#### [PROVIDED DATA]
==============================
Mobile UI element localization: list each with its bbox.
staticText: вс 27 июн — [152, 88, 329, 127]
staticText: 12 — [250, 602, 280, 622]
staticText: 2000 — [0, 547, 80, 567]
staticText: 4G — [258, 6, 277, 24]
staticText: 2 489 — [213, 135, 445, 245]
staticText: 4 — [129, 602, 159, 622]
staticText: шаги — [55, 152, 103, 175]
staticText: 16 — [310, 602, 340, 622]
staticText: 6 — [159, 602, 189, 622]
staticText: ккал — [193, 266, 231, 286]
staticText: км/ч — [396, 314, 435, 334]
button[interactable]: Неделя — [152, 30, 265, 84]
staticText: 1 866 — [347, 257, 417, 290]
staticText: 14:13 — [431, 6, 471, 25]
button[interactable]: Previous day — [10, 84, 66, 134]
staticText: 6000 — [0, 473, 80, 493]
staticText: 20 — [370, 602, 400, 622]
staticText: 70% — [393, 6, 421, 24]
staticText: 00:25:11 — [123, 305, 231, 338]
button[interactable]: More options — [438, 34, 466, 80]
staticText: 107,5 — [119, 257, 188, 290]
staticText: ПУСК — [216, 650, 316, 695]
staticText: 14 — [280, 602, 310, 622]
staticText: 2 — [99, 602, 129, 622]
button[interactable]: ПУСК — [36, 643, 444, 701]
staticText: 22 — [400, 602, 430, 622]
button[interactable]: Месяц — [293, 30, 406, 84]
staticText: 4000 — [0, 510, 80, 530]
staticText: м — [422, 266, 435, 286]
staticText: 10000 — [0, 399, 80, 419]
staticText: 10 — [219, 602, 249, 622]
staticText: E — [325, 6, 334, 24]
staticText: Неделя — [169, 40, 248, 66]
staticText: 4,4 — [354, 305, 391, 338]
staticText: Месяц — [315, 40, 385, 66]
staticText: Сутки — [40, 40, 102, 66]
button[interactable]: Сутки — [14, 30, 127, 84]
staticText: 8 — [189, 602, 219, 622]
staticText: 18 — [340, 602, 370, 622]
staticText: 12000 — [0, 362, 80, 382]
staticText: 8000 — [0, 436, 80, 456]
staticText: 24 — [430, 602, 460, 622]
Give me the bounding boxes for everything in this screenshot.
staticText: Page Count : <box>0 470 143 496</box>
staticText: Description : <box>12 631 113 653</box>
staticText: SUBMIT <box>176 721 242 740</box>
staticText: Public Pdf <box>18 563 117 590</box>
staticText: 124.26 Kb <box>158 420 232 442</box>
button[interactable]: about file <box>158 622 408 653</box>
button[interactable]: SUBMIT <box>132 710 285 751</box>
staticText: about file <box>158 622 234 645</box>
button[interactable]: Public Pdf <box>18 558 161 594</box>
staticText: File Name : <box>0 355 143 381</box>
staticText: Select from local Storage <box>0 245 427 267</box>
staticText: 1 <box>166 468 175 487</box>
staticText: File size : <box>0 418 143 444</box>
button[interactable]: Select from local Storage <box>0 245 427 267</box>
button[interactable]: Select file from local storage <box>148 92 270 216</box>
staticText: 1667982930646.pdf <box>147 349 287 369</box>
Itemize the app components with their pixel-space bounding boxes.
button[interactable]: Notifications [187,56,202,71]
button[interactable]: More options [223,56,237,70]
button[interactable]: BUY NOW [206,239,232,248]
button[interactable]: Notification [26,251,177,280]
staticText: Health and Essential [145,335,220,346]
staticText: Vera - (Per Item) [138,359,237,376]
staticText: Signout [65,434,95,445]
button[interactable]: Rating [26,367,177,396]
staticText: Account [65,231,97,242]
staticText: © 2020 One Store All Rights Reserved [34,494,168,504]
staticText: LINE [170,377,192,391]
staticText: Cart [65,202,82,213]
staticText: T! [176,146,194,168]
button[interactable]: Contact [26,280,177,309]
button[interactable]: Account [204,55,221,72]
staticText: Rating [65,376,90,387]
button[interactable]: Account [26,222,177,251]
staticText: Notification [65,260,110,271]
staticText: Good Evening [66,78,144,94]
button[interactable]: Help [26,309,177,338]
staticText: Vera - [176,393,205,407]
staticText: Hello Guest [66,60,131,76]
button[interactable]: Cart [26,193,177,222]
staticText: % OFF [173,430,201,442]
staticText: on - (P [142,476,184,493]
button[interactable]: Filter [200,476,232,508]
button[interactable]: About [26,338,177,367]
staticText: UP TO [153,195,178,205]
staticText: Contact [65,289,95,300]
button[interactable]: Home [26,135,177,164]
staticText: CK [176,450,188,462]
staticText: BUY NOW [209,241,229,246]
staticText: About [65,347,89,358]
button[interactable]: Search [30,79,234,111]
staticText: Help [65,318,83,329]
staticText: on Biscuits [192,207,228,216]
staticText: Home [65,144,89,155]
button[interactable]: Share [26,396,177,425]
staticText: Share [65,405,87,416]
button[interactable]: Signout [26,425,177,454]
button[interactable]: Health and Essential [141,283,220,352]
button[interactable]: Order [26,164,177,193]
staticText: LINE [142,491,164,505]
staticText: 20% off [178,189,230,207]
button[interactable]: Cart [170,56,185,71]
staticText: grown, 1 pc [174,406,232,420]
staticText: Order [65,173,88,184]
==============================
The whole listing above should be copied out exactly.

Mobile UI element localization: list each with its bbox.
staticText: вс 27 июн — [152, 88, 329, 127]
staticText: 12 — [250, 602, 280, 622]
staticText: 2000 — [0, 547, 80, 567]
staticText: 4G — [258, 6, 277, 24]
staticText: 2 489 — [213, 135, 445, 245]
staticText: 4 — [129, 602, 159, 622]
staticText: шаги — [55, 152, 103, 175]
staticText: 16 — [310, 602, 340, 622]
staticText: 6 — [159, 602, 189, 622]
staticText: ккал — [193, 266, 231, 286]
staticText: км/ч — [396, 314, 435, 334]
button[interactable]: Неделя — [152, 30, 265, 84]
staticText: 1 866 — [347, 257, 417, 290]
staticText: 14:13 — [431, 6, 471, 25]
button[interactable]: Previous day — [10, 84, 66, 134]
staticText: 6000 — [0, 473, 80, 493]
staticText: 20 — [370, 602, 400, 622]
staticText: 70% — [393, 6, 421, 24]
staticText: 00:25:11 — [123, 305, 231, 338]
button[interactable]: More options — [438, 34, 466, 80]
staticText: 107,5 — [119, 257, 188, 290]
staticText: ПУСК — [216, 650, 316, 695]
staticText: 14 — [280, 602, 310, 622]
staticText: 2 — [99, 602, 129, 622]
button[interactable]: ПУСК — [36, 643, 444, 701]
staticText: 22 — [400, 602, 430, 622]
button[interactable]: Месяц — [293, 30, 406, 84]
staticText: 4000 — [0, 510, 80, 530]
staticText: м — [422, 266, 435, 286]
staticText: 10000 — [0, 399, 80, 419]
staticText: 10 — [219, 602, 249, 622]
staticText: E — [325, 6, 334, 24]
staticText: Неделя — [169, 40, 248, 66]
staticText: 4,4 — [354, 305, 391, 338]
staticText: Месяц — [315, 40, 385, 66]
staticText: Сутки — [40, 40, 102, 66]
button[interactable]: Сутки — [14, 30, 127, 84]
staticText: 8 — [189, 602, 219, 622]
staticText: 18 — [340, 602, 370, 622]
staticText: 12000 — [0, 362, 80, 382]
staticText: 8000 — [0, 436, 80, 456]
staticText: 24 — [430, 602, 460, 622]
Give me the bounding boxes for everything in this screenshot.
staticText: Page Count : <box>0 470 143 496</box>
staticText: Description : <box>12 631 113 653</box>
staticText: SUBMIT <box>176 721 242 740</box>
staticText: Public Pdf <box>18 563 117 590</box>
staticText: 124.26 Kb <box>158 420 232 442</box>
button[interactable]: about file <box>158 622 408 653</box>
button[interactable]: SUBMIT <box>132 710 285 751</box>
staticText: about file <box>158 622 234 645</box>
button[interactable]: Public Pdf <box>18 558 161 594</box>
staticText: File Name : <box>0 355 143 381</box>
staticText: Select from local Storage <box>0 245 427 267</box>
staticText: 1 <box>166 468 175 487</box>
staticText: File size : <box>0 418 143 444</box>
button[interactable]: Select from local Storage <box>0 245 427 267</box>
button[interactable]: Select file from local storage <box>148 92 270 216</box>
staticText: 1667982930646.pdf <box>147 349 287 369</box>
Itemize the app components with their pixel-space bounding boxes.
button[interactable]: Notifications [187,56,202,71]
button[interactable]: More options [223,56,237,70]
button[interactable]: BUY NOW [206,239,232,248]
button[interactable]: Notification [26,251,177,280]
staticText: Health and Essential [145,335,220,346]
staticText: Vera - (Per Item) [138,359,237,376]
staticText: Signout [65,434,95,445]
button[interactable]: Rating [26,367,177,396]
staticText: Account [65,231,97,242]
staticText: © 2020 One Store All Rights Reserved [34,494,168,504]
staticText: LINE [170,377,192,391]
staticText: Cart [65,202,82,213]
staticText: T! [176,146,194,168]
button[interactable]: Contact [26,280,177,309]
button[interactable]: Account [204,55,221,72]
staticText: Rating [65,376,90,387]
button[interactable]: Account [26,222,177,251]
staticText: Notification [65,260,110,271]
staticText: Good Evening [66,78,144,94]
button[interactable]: Help [26,309,177,338]
staticText: Vera - [176,393,205,407]
staticText: Hello Guest [66,60,131,76]
button[interactable]: Cart [26,193,177,222]
staticText: % OFF [173,430,201,442]
staticText: on - (P [142,476,184,493]
button[interactable]: Filter [200,476,232,508]
button[interactable]: About [26,338,177,367]
staticText: UP TO [153,195,178,205]
staticText: Contact [65,289,95,300]
button[interactable]: Home [26,135,177,164]
staticText: CK [176,450,188,462]
staticText: BUY NOW [209,241,229,246]
staticText: About [65,347,89,358]
button[interactable]: Search [30,79,234,111]
staticText: Help [65,318,83,329]
staticText: on Biscuits [192,207,228,216]
staticText: Home [65,144,89,155]
button[interactable]: Share [26,396,177,425]
staticText: Share [65,405,87,416]
button[interactable]: Signout [26,425,177,454]
button[interactable]: Health and Essential [141,283,220,352]
button[interactable]: Order [26,164,177,193]
staticText: LINE [142,491,164,505]
staticText: 20% off [178,189,230,207]
button[interactable]: Cart [170,56,185,71]
staticText: grown, 1 pc [174,406,232,420]
staticText: Order [65,173,88,184]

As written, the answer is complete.